An Interview With Eric Shiner: Director Of The Andy Warhol Museum

Trishna Shah

For the ultimate Warholian experience, look no further than The Andy Warhol Museum in Pittsburgh, Pennsylvania. The museum is the global keeper of Andy Warhol’s legacy. There is everything from discotheque galleries to oversized Brillo boxes that document the incredible legacy of renowned artist Andy Warhol. We sit down with the museum’s truly eclectic Director, Eric Shiner.

Eric Shiner, Director of The Andy Warhol Museum

Eric, could you tell us a little bit about how you started your career in the art world?
It’s such a weird story. I grew up about an hour from Pittsburgh in a city called New Castle Pennsylvania and my family was in the candy business. We had a horse farm and I had a rather idealistic country life except sadly for me, when MTV started in the early 1980s, I became a complete acolyte of NYC city life. I somehow conned my mom to take me to New York when I was 13 to explore the city. I was an urban boy not a country boy. I started to read everything I could about NYC, and its art and music scene. I had a wonder-lust and curiosity about the world!
How did you end up at The Andy Warhol Museum?
In college I wanted to be an international lawyer so I started studying Politics, Philosophy and Economics but as a joke, I made the ‘mistake’ of studying African literature and world architecture. Those were the things I ended up loving the most. Then I decided to study Japanese and did my junior abroad in Japan learning about Japanese art history. The love of New York was one love of my life and the other was art history. So I graduated from college and found out that The Andy Warhol Museum was opening here in Pittsburgh and I was offered an internship in the curatorial department. I became an intern, the second week of May in 1994 when we opened to the public. I did that for a year, went off and built my life and found my way back here six years ago.

Things Go Better by Corita Kenta 1967

And your personal relationship with the works of Warhol?
I like to keep a critical distance from Warhol. So, I’m not a Warhol maniac; I don’t look at soup cans all day, but I look at all aspects of what he was doing, who he was, and how he had his finger on the pulse of society.
For someone visiting The Andy Warhol Museum for the first time, could you briefly explain what they would expect to find and see?
When I first became director, I thought about a lot how people first experience the museum. So I set off in my own ways to make it a very Warholian experience.

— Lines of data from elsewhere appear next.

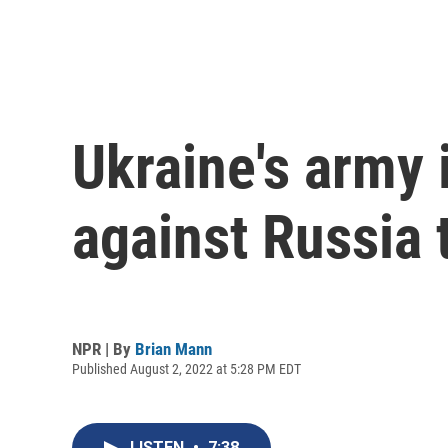
Ukraine's army 
against Russia 
NPR | By
Brian Mann
Published August 2, 2022 at 5:28 PM EDT
LISTEN
•
7:38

As you enter the parking lot, the first thing you see is a Brillo Box. Crossing the street to the museum, a beautiful 1911 building that has amazing terracotta facades,the visitor approaches a super-glamorous building that we have fully renovated with 1980s disco music pumping onto the sidewalks to give a Warholian vibe. So right out of the chutes, you start to feel something that is different than most museums. As you enter the door, our entrance is covered with Warhol’s wallpaper of big bright pink and yellow cows. In the lobby of the building, you will walk into what looks like Warhol’s Factory – a silver brick environment with a huge image of Andy and the acetate he made of Marilyn Monroe in his hands. We recreated the sofa that was in the factory back in the 60s and put a big picture of Andy sitting on it on the wall above – a great spot where visitors can take their photo inside the factory.
We are a vertical building, seven floors tall. That’s about 40,000 square feet of gallery space. We send our visitors to the top floor and then our galleries unfold in a chronological order. The first thing people will see are the works Andy made in high school and college and lots of pictures of the family in Slovakia, where they originally came from and pictures in Pittsburgh. The story unfolds from there.

Who Came Out of the Water by Corita Kenta 1966

There are a handful of museums around the world that are themed entirely around a single artist. The Andy Warhol Museum is the largest museum of this type – why is Andy Warhol’s legacy important to document?
It is so incredible because this young kid from a working-class family in Pittsburgh was literally able to change the aesthetics of the entire world from paintings to film to video. Warhol was one of the most important avant-garde filmmakers in the 1960s. Warhol was always an innovator – trying to make art in completely new ways and that is what we try to tell at this museum. Most museums wouldn’t have discotheques embedded in the museum and we do. We have a gallery dedicated to Warhol’s Exploding Plastic Inevitable, which was a touring disco with the Velvet Underground that he sent around the country in the late 1960s. We want to be fun and engage visitors with Warhol’s character.

We keep it fresh by re-interpreting his artwork and by doing tons of exhibitions with contemporary artists who plug into the Warhol ethos. And these travel all over the world from Asia to Marrakech.

Immaculate Heart College by Corita Kenta 1955

Is the location of the museum particularly symbolic of Warhol’s legacy?
Absolutely. Andy was born and raised here. We even have an urban legend story from his brother that he and Andy once sat on the front step of this building, which is located around 5 miles from the neighbourhood that Andy grew up in. But it is so great to be located in Pittsburgh because this is where it all started for Andy. It is all about industry, hard work and the American Dream. People of this town realise that Andy is the success story – and that is something that the Pittsburgherss can support, understand and champion.